Ты начинаешь даже беспокоиться, а не случилось ли чего за минувшую ночь? Может, её сердце всё-таки остановилось, и она сейчас лежит бездыханная в своей двухместной кровати?
Чтобы разогнать гнетущие сомнения, ты сам идёшь на первый этаж к кабинету номер «5». Это кабинет русского языка и литературы.
Это её кабинет.
Ещё из коридора ты видишь, что дверь кабинета открыта. Внутри есть ученики. Всё, как положено. Ты подходишь, украдкой заглядываешь и видишь Нину Васильевну. Она сидит за своим столом и листает классный журнал.
Всё, вроде бы, нормально в её виде, но уж больно она вялая, ваша учительница литературы и русского. Глаза под линзами очков уставшие.
Но она живая, а это главное.
На следующий день Нина Васильевна, как обычно, отлавливает тебя на перемене у окна на втором этаже и говорит, чтобы в семь вечера ты был у неё дома.
Когда она уходит, Саня Иванов у соседнего окна говорит громко: слушай, Стебунов, а что это она так часто общаться с тобой стала? Развивает твою культуру речи, что ли?
Ага, кивает ему Толя Тучников, проще рыбу научить петь.
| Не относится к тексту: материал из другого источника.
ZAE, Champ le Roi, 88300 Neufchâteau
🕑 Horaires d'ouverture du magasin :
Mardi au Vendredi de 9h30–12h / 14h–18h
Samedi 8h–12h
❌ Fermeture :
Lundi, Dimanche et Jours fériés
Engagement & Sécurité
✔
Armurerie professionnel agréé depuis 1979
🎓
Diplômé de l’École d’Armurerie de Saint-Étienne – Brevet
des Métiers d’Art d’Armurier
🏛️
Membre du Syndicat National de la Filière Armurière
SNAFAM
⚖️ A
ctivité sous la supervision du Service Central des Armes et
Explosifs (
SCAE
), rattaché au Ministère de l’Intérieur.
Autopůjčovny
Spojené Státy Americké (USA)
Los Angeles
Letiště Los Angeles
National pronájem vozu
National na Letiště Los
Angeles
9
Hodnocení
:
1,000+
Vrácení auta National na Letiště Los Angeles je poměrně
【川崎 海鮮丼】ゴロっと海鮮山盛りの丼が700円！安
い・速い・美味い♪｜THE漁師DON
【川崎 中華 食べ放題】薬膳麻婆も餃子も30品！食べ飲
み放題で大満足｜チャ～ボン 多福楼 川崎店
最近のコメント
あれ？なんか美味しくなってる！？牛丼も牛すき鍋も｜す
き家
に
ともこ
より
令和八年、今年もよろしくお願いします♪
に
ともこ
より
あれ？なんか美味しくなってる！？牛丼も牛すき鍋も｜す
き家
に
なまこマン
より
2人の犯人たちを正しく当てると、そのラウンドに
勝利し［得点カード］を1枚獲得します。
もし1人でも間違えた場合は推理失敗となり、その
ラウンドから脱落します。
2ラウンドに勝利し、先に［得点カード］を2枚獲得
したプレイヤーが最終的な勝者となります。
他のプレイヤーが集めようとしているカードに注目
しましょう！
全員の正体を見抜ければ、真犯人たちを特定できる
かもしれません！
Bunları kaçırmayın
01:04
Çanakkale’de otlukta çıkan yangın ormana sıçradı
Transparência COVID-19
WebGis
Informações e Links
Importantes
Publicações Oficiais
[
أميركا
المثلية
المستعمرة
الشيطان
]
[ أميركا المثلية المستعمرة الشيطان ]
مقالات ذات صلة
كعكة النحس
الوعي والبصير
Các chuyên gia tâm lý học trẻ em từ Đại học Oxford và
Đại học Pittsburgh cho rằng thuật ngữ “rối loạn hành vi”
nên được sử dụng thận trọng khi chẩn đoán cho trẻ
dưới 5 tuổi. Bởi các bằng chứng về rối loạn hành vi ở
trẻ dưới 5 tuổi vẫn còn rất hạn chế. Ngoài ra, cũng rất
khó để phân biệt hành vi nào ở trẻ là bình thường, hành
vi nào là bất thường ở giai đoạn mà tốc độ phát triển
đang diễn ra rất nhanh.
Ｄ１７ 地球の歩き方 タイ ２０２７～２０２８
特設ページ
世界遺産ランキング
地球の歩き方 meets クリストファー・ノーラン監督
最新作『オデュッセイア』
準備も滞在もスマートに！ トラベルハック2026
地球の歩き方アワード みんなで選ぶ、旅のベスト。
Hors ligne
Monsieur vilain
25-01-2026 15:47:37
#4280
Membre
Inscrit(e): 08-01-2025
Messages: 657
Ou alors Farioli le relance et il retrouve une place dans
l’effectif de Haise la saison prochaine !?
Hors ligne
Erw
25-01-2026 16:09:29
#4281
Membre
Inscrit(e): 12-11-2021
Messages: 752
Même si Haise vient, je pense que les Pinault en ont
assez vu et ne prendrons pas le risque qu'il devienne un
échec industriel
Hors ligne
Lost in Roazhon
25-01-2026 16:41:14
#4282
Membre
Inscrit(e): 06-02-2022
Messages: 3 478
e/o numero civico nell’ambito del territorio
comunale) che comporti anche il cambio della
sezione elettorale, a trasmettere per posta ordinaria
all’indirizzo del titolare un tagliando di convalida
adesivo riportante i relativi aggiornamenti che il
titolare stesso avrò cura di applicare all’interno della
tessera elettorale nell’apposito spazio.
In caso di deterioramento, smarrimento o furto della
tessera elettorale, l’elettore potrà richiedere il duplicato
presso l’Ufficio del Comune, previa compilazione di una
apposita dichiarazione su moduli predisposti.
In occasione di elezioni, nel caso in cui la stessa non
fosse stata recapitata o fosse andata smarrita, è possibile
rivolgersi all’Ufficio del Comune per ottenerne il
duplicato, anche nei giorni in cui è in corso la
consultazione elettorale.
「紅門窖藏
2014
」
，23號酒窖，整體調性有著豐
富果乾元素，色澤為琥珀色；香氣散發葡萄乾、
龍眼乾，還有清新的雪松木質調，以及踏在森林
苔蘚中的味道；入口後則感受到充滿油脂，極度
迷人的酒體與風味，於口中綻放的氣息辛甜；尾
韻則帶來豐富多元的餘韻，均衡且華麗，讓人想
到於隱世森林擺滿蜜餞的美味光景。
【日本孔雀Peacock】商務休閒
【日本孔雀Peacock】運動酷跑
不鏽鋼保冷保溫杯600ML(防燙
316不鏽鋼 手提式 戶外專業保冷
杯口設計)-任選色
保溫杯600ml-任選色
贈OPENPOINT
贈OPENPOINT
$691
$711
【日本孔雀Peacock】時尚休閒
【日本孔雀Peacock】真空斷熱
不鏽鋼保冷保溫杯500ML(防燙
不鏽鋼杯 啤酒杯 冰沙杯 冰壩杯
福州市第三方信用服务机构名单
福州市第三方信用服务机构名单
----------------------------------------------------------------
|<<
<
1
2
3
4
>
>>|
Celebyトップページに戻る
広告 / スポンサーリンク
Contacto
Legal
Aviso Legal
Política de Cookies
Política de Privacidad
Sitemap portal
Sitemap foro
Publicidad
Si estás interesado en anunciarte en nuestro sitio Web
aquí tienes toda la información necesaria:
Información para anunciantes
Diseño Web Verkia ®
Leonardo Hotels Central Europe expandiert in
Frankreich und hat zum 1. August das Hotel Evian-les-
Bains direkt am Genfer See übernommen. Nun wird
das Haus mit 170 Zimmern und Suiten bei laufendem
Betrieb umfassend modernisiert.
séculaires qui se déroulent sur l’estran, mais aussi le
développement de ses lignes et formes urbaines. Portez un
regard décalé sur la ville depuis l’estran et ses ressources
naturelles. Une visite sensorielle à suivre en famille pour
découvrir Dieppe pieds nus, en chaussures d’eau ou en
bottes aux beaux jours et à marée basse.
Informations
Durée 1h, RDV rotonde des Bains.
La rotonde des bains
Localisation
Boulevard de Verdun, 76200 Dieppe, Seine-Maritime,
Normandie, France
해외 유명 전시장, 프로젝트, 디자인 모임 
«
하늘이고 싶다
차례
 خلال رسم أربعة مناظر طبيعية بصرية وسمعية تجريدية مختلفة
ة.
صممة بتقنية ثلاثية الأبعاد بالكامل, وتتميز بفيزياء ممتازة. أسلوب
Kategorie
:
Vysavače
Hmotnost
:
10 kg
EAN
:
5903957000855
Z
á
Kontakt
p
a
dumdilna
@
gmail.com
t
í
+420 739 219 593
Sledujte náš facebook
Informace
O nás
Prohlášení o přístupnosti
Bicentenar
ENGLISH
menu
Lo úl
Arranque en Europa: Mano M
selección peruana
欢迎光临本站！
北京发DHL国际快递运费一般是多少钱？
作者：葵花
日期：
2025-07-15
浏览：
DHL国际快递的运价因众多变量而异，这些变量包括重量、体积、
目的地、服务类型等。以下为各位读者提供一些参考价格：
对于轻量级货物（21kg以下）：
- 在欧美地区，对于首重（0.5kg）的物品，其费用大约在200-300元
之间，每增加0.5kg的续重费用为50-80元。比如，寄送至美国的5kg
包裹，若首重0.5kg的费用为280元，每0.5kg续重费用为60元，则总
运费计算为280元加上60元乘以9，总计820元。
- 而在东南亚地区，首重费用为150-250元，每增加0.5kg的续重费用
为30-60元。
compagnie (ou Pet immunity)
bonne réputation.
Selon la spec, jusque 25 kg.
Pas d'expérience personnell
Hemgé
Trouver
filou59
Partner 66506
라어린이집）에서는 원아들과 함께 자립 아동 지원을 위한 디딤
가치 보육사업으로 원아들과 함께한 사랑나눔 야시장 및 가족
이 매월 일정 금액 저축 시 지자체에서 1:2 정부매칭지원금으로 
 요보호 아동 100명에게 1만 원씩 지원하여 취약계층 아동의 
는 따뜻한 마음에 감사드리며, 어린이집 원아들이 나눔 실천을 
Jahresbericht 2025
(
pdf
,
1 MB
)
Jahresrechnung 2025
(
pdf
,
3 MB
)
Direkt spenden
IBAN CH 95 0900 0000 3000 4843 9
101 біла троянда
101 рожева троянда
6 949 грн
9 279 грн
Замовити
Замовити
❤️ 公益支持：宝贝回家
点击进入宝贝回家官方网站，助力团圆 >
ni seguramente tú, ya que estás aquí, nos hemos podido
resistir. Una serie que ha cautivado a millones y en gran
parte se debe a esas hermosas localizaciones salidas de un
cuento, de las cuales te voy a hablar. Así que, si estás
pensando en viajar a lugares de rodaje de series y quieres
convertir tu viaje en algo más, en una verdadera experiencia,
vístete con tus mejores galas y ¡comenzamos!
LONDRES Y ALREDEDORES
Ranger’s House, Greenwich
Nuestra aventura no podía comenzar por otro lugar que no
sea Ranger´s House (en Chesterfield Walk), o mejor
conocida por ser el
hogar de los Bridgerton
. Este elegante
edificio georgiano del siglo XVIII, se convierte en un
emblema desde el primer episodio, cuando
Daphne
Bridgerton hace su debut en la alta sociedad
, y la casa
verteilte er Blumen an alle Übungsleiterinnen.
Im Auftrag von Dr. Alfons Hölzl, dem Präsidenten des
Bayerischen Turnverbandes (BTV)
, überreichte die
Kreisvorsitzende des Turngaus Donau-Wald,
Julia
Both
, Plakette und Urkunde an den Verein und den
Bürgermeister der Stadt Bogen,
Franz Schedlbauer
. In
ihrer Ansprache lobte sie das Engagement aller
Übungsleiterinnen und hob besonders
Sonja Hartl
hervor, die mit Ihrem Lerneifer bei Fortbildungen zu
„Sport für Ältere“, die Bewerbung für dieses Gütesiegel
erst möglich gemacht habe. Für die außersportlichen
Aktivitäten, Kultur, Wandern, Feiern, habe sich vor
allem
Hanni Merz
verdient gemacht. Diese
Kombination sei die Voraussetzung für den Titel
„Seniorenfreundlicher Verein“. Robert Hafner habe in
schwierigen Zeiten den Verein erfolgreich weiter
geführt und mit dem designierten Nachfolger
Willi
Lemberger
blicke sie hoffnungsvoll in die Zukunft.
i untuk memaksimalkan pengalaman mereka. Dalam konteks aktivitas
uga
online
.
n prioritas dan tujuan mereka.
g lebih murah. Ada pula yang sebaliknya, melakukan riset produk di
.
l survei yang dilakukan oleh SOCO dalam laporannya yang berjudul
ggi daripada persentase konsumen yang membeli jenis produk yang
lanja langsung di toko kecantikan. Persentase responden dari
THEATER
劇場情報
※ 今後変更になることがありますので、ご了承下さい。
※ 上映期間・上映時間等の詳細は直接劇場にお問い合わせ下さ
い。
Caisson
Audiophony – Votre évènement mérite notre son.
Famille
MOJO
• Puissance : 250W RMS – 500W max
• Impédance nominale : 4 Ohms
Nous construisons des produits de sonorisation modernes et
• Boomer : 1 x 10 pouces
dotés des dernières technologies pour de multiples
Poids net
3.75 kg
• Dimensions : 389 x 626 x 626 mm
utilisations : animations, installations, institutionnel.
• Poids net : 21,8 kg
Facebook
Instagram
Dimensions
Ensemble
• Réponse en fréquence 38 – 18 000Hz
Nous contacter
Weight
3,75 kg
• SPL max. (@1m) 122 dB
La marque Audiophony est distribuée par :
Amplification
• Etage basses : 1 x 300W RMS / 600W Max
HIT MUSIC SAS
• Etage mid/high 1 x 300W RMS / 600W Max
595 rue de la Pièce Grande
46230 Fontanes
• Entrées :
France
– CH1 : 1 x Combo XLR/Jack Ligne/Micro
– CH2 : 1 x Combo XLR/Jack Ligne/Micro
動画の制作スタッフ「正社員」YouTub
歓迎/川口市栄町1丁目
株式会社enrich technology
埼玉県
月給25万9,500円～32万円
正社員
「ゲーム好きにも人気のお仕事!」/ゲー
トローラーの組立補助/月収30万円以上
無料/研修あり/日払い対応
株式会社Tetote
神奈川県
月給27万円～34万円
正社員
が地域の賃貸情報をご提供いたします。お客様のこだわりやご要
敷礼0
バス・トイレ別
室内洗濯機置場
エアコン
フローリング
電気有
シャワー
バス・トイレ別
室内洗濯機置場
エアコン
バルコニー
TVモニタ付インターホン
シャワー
И отплясывать, быстро соглашается Иванов.
Вечером ты опять у Нины Васильевны.
Вы опять сидите на кухне. Она говорит, что не помнит, почему щеколда в ванной выломана. Ты говоришь, что случайно сломал. Больше она вопросов не задаёт.
За чаем она кладёт перед тобой на стол листок. Он исписан её рукой.
– К завтрашнему вечеру выучите этот стих, – говорит она.
Ты смотришь на листок. "И. Бродский" написано на нём и дальше сам текст:
И т. д.
В этот вечер она больше ни слова не спрашивает о событиях позавчерашнего вечера. Видать, поутру она посчитала, что всё было, как обычно. Просто не запомнилось почему-то…
В этот вечер она опять наливает себе в стакан из-под чая водки на несколько глотков. Она опустошает его и идёт в душ.
Через двадцать минут ты уже опять вытаскиваешь её голое тело из ванны и волочишь в комнату. Хорошо, что щеколда уже сломана.
В комнате укладываешь Нину Васильевну в расправленную кровать, одеваешь в трусы и ночнушку и уходишь домой.
Дома теперь ты успеваешь выполнять домашние задания по всем предметам.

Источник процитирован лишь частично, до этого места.